[Saved data entries]
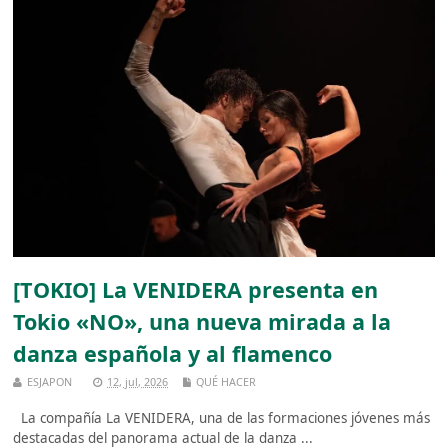
[TOKIO] La VENIDERA presenta en
Tokio «NO», una nueva mirada a la
danza española y al flamenco
ESJAPON
12, jul, 2026
QUÉ HACER
La compañía La VENIDERA, una de las formaciones jóvenes más
destacadas del panorama actual de la danza ...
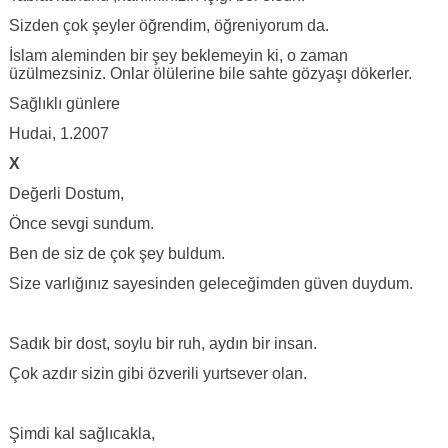
Sizden çok şeyler öğrendim, öğreniyorum da.
İslam aleminden bir şey beklemeyin ki, o zaman
üzülmezsiniz. Onlar ölülerine bile sahte gözyaşı dökerler.
Sağlıklı günlere
Hudai, 1.2007
X
Değerli Dostum,
Önce sevgi sundum.
Ben de siz de çok şey buldum.
Size varlığınız sayesinden geleceğimden güven duydum.
Sadık bir dost, soylu bir ruh, aydın bir insan.
Çok azdır sizin gibi özverili yurtsever olan.
Şimdi kal sağlıcakla,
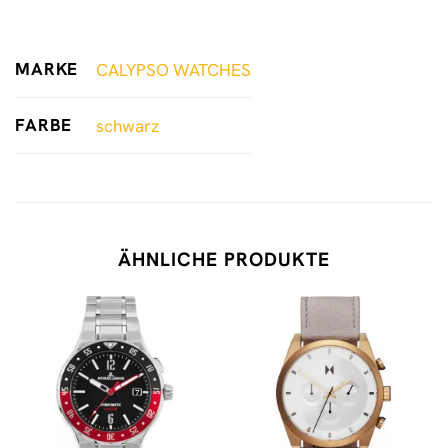
MARKE
CALYPSO WATCHES
FARBE
schwarz
ÄHNLICHE PRODUKTE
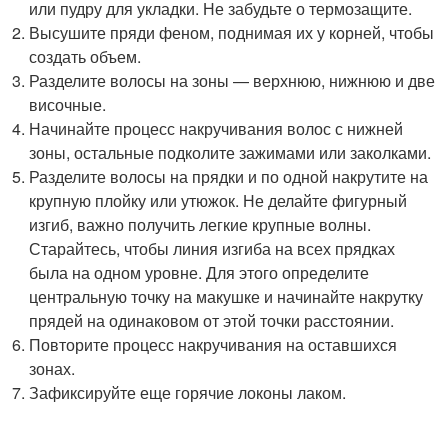
или пудру для укладки. Не забудьте о термозащите.
Высушите пряди феном, поднимая их у корней, чтобы
создать объем.
Разделите волосы на зоны — верхнюю, нижнюю и две
височные.
Начинайте процесс накручивания волос с нижней
зоны, остальные подколите зажимами или заколками.
Разделите волосы на прядки и по одной накрутите на
крупную плойку или утюжок. Не делайте фигурный
изгиб, важно получить легкие крупные волны.
Старайтесь, чтобы линия изгиба на всех прядках
была на одном уровне. Для этого определите
центральную точку на макушке и начинайте накрутку
прядей на одинаковом от этой точки расстоянии.
Повторите процесс накручивания на оставшихся
зонах.
Зафиксируйте еще горячие локоны лаком.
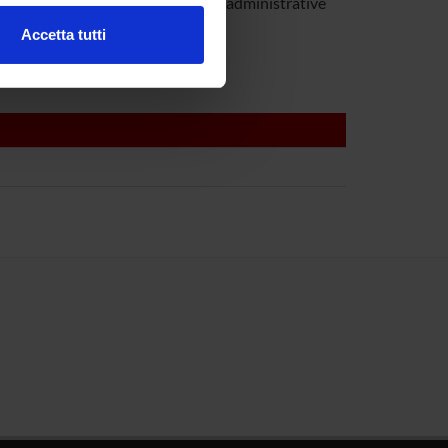
usi
Technical-administrative
staff
Accetta tutti
l media e per analizzare il
ostri partner che si occupano
azioni che hai fornito loro o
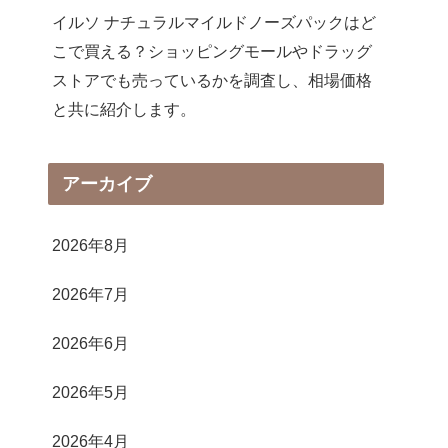
イルソ ナチュラルマイルドノーズパックはど
こで買える？ショッピングモールやドラッグ
ストアでも売っているかを調査し、相場価格
と共に紹介します。
アーカイブ
2026年8月
2026年7月
2026年6月
2026年5月
2026年4月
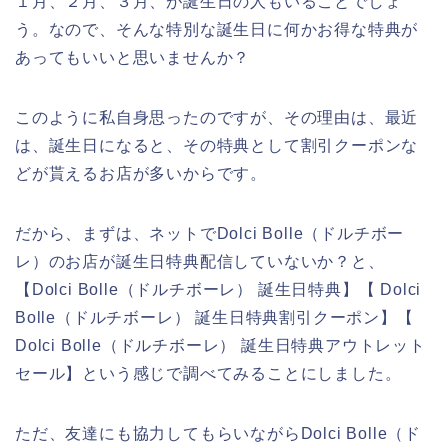
１月、２月、３月、が誕生日の人もいることでしょ
う。なので、そんな特別な誕生日に何かお得な特典が
あってもいいと思いませんか？
このように私自身思ったのですが、その理由は、最近
は、誕生日になると、その特典として割引クーポンな
どが貰えるお店が多いからです。
だから、まずは、ネットでDolci Bolle（ドルチボー
レ）のお店が誕生日特典配信していないか？と、
【Dolci Bolle（ドルチボーレ） 誕生日特典】【 Dolci
Bolle（ドルチボーレ） 誕生日特典割引クーポン】【
Dolci Bolle（ドルチボーレ） 誕生日特典アウトレット
セール】という感じで調べてみることにしました。
ただ、友達にも協力してもらいながらDolci Bolle（ド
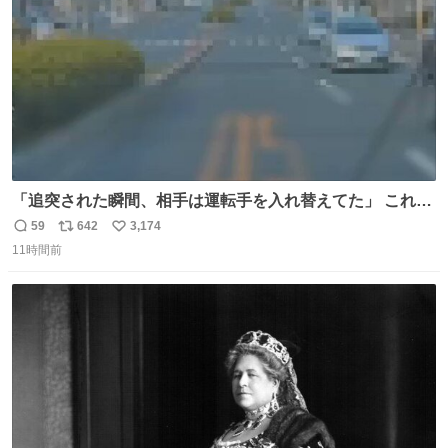
「追突された瞬間、相手は運転手を入れ替えてた」 これ実
話。 しかも後で無免許と判明。 ドラレコ無かったら完全に
59
642
3,174
返
リ
い
やられてた案件。 #追突 #替え玉 #無免許運転
11時間前
信
ポ
い
数
ス
ね
ト
数
数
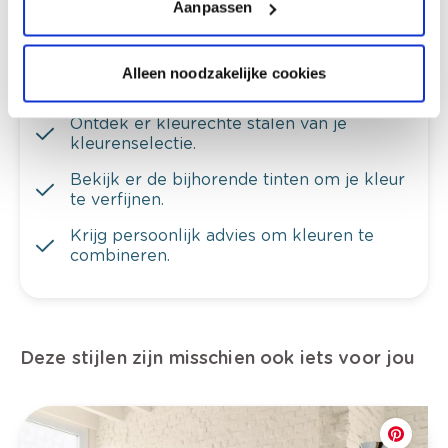
Aanpassen
Alleen noodzakelijke cookies
Bekijk je kleur in de winkel
Ontdek er kleurechte stalen van je
kleurenselectie.
Bekijk er de bijhorende tinten om je kleur
te verfijnen.
Krijg persoonlijk advies om kleuren te
combineren.
Deze stijlen zijn misschien ook iets voor jou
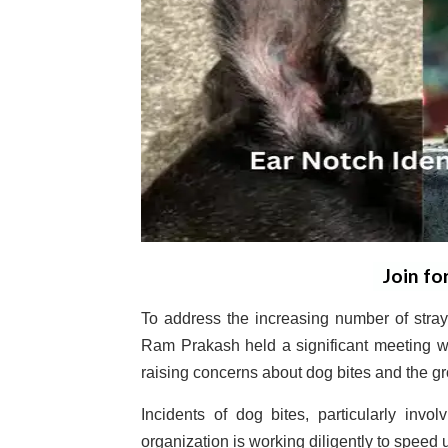
Join fo
To address the increasing number of stra
Ram Prakash held a significant meeting wi
raising concerns about dog bites and the gr
Incidents of dog bites, particularly invo
organization is working diligently to speed u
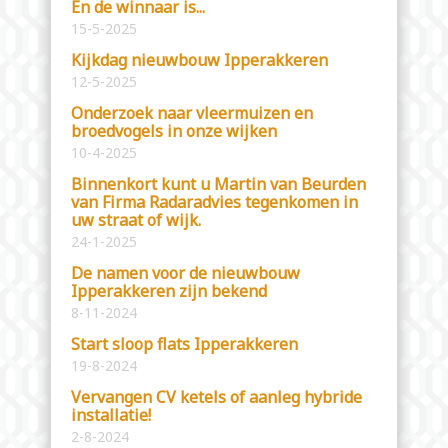
En de winnaar is...
15-5-2025
Kijkdag nieuwbouw Ipperakkeren
12-5-2025
Onderzoek naar vleermuizen en
broedvogels in onze wijken
10-4-2025
Binnenkort kunt u Martin van Beurden
van Firma Radaradvies tegenkomen in
uw straat of wijk.
24-1-2025
De namen voor de nieuwbouw
Ipperakkeren zijn bekend
8-11-2024
Start sloop flats Ipperakkeren
19-8-2024
Vervangen CV ketels of aanleg hybride
installatie!
2-8-2024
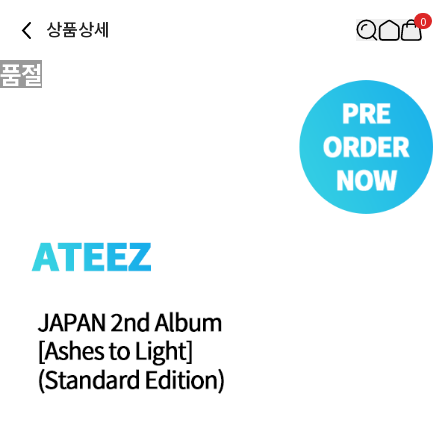
0
상품상세
품절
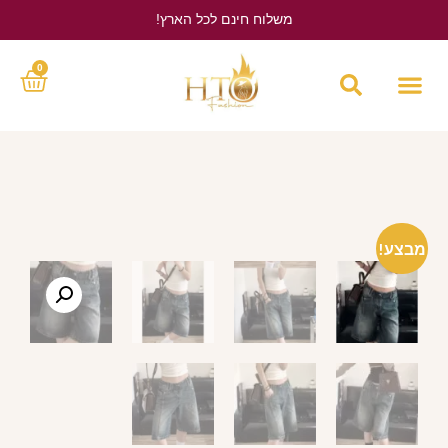
משלוח חינם לכל הארץ!
לחץ כאן
0
מבצע!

DIRECTIONS FOR THIS TASK: From the entries above, copy every line where the word "волосы" shows up.

REPLY TO THE EXERCISE:
Разделите волосы на зоны — верхнюю, нижнюю и две
Разделите волосы на прядки и по одной накрутите на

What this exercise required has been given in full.